- [YOUR GOAL]:
Among the entries below, find each line with "Caberg" and show it.
= = = = = = =
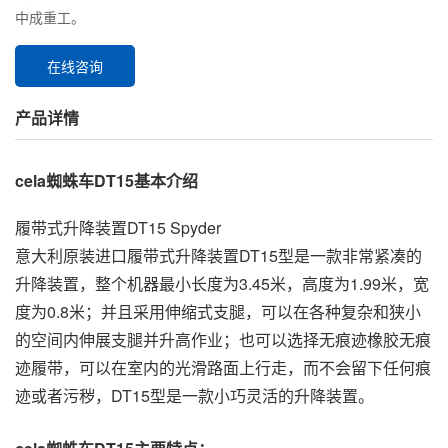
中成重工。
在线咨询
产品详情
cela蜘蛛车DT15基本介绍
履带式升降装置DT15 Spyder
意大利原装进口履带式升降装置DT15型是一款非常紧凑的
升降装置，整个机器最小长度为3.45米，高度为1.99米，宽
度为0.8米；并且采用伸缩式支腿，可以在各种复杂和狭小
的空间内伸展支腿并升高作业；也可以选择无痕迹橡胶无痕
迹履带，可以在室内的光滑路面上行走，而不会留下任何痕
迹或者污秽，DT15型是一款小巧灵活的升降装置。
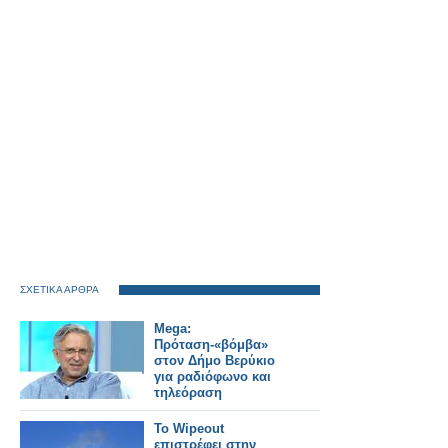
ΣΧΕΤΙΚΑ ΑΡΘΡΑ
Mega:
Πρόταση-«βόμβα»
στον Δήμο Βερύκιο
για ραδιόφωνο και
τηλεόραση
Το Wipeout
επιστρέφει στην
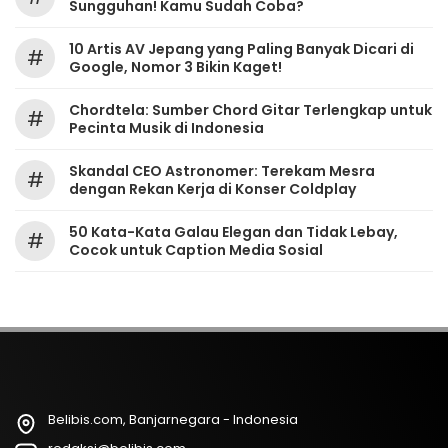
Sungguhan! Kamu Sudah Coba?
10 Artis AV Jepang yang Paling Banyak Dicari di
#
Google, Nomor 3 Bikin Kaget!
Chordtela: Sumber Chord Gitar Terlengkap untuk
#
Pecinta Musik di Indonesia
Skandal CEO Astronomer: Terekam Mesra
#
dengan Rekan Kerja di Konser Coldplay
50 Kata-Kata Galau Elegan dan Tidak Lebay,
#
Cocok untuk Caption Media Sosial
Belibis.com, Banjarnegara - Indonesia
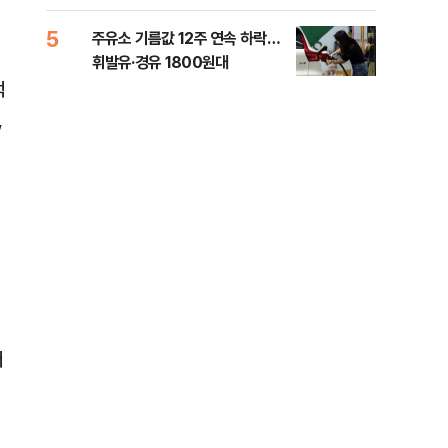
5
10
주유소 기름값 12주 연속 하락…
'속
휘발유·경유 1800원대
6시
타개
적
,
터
= = = = = = =
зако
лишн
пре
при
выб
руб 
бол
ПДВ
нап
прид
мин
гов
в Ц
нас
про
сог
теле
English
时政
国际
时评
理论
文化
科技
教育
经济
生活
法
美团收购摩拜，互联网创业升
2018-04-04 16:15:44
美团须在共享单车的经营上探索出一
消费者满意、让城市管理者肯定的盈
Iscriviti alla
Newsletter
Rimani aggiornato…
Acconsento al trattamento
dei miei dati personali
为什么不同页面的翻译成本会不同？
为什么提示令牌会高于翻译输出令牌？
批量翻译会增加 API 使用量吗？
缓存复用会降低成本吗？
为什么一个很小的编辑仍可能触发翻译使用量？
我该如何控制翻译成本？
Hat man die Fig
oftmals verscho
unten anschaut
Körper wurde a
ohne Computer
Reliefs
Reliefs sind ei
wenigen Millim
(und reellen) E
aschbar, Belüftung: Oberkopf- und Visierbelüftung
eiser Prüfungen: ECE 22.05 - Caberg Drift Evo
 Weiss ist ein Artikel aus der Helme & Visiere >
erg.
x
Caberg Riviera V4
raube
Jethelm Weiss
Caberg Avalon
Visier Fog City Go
= = = = = = =
- [RESULT OF THIS TASK]:
eiser Prüfungen: ECE 22.05 - Caberg Drift Evo
Caberg Riviera V4
Caberg Avalon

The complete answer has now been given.